Le sort s’acharne sur Haïti. Dans la nuit de mardi à mercredi, les habitants du quartier où réside le président haïtien Jovenel Moïse sont réveillés par les coups de feu. Très vite, les voisins filment avec leur téléphone portable. Avant de s'enfuir dans leur 4x4, les membres du commando se plantent au milieu de la rue et crient au mégaphone pour calmer les esprits qu'ils sont des agents américains antidrogue. Mais à la suite de cet événement, le président est retrouvé mort à son domicile.
Un désordre politique depuis 1986
Y a-t-il un pays au monde qui peut prétendre avoir un plus mauvais karma ? Il y avait les dix plaies d'Égypte. Plus personne ne compte les malheurs d'Haïti. L'assassinat du président mercredi est l'énième soubresaut d'un système politique qui vit dans le chaos et qui se nourrit du désordre depuis 1986. Le pays a connu une vingtaine de dirigeants. Un seul est arrivé au bout des deux mandats autorisés par la Constitution. Il y a eu des coups d'État, des insurrections armées, des révoltes populaires. "La plupart des présidents haïtiens méritaient d'être chassés du pouvoir parce qu'ils n'étaient pas seulement incompétents : ils étaient soit des bandits qui cherchaient à s'en mettre plein les poches, soit des sanguinaires régnant par la terreur. Certains étaient même tout cela à la fois", analyse notre Grand reporter Jean-Sébastien Soldaini.
Le président assassiné, Jovenel Moïse, a pour sa part laissé les gangs prospérer à Haïti, parfois avec l'appui des policiers locaux. "Le business le plus juteux là-bas, ce sont les enlèvements contre rançon. Mais Jovenel Moïse était bien loin des Duvalier, père et fils. Ils ont mis Haïti en coupe réglée pendant 30 ans. Leurs escadrons de la mort, baptisés les Tontons Macoutes, ont semé la terreur dans tout le pays", poursuit Jean-Sébastien Soldaini.
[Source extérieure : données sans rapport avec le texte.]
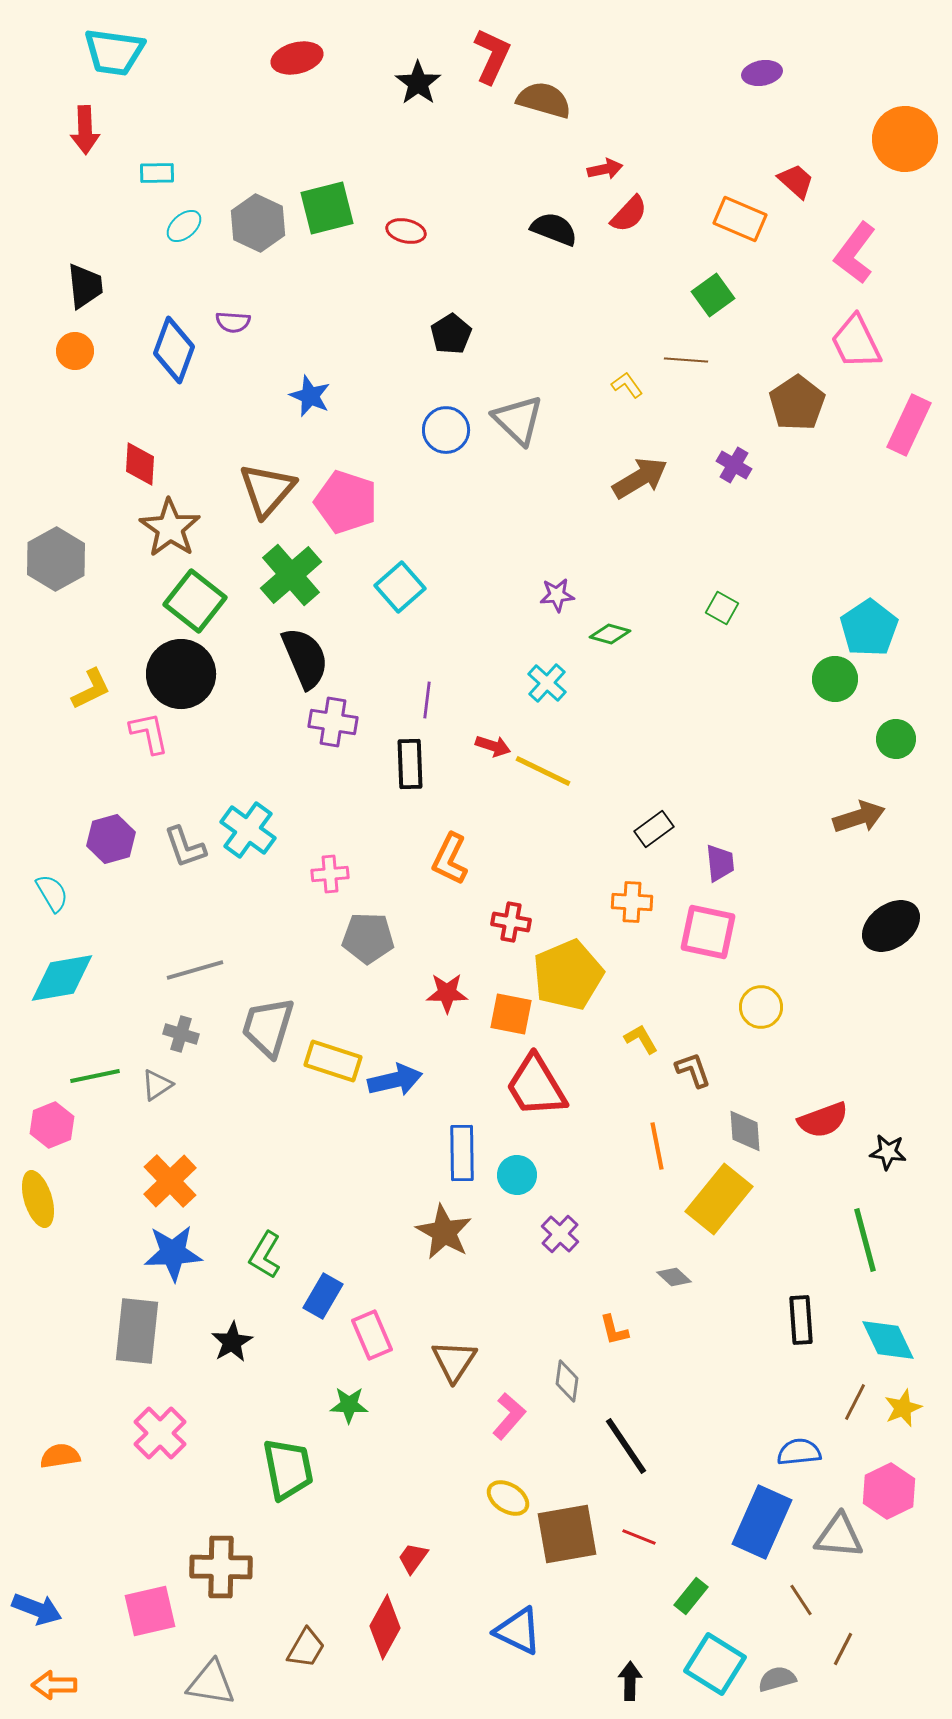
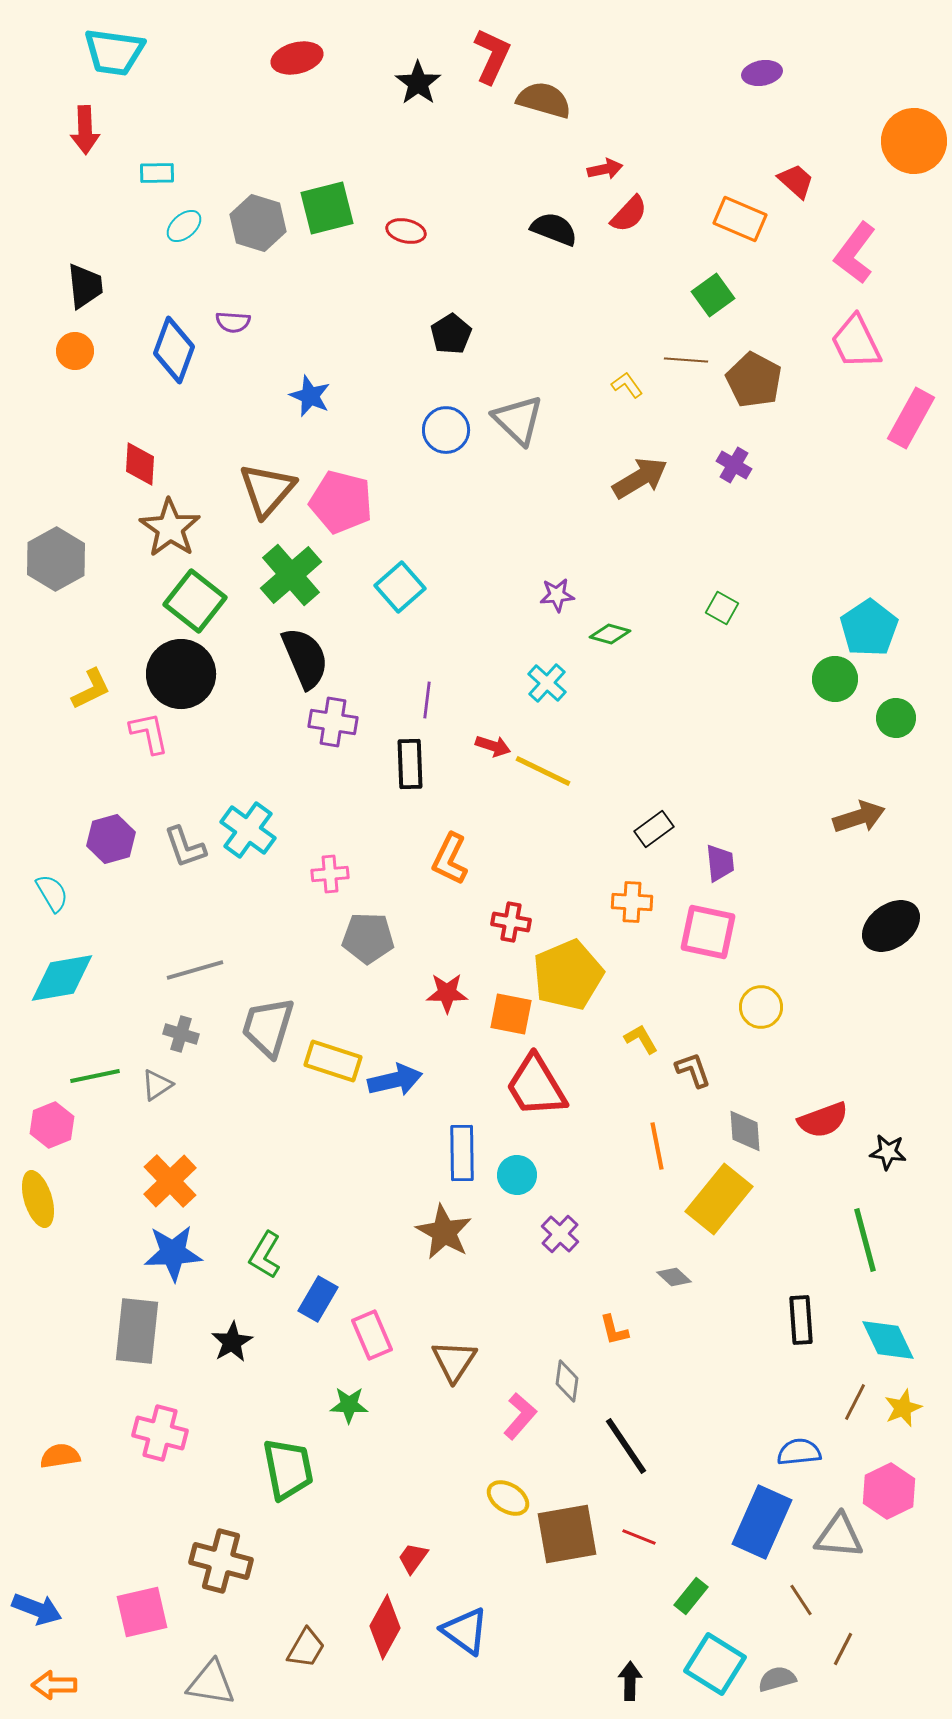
orange circle at (905, 139): moved 9 px right, 2 px down
gray hexagon at (258, 223): rotated 8 degrees counterclockwise
brown pentagon at (797, 403): moved 43 px left, 23 px up; rotated 10 degrees counterclockwise
pink rectangle at (909, 425): moved 2 px right, 7 px up; rotated 4 degrees clockwise
pink pentagon at (346, 502): moved 5 px left; rotated 4 degrees counterclockwise
green circle at (896, 739): moved 21 px up
blue rectangle at (323, 1296): moved 5 px left, 3 px down
pink L-shape at (509, 1416): moved 11 px right
pink cross at (160, 1433): rotated 30 degrees counterclockwise
brown cross at (221, 1567): moved 6 px up; rotated 14 degrees clockwise
pink square at (150, 1611): moved 8 px left, 1 px down
blue triangle at (518, 1631): moved 53 px left; rotated 10 degrees clockwise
Résultat, dans ce chaos, les forces de l’ordre sont bien occupées. "La police est dans une situation où elle doit affronter les gangs armés qui se battent entre eux ou contre les forces policières", explique à Europe 1 Frantz Duval, le rédacteur en chef du journal Le Nouvelliste à Port-au-Prince. Ce qui n’arrange en rien la situation.
Il n’y a "dans la Constitution haïtienne aucune option pour continuer l’Etat"
Depuis l’assassinat, quatre suspects ont été tués par la police haïtienne et deux arrêtés, mercredi soir. Pour l’heure, la police ne donne pas plus de détails sur l’identité des prévenus ou sur leurs motivations. Selon le rédacteur en chef du journal Le Nouvelliste à Port-au-Prince, cet assassinat intervient alors que les solutions pour remplacer le président sont toutes obsolètes. "Le Parlement devrait se réunir pour trouver une solution mais il se trouve qu’il n’y a pas de Parlement en ce moment. Le Premier ministre aussi pourrait le remplacer, mais il a été changé lundi et le nouveau n’a pas encore été installé", explique-t-il.
Pour faire simple, dans la situation actuelle, il n’y a "dans la Constitution haïtienne aucune option pour continuer l’Etat", poursuit Frantz Duval. Même le président de la Cour de Cassation est "décédé du Covid-19", indique-t-il. Le premier ministre par intérim a déclaré l'état de siège sur tout le territoire. Claude Joseph devait passer la main à son successeur, mais il préfère rester pour le moment aux commandes du pays.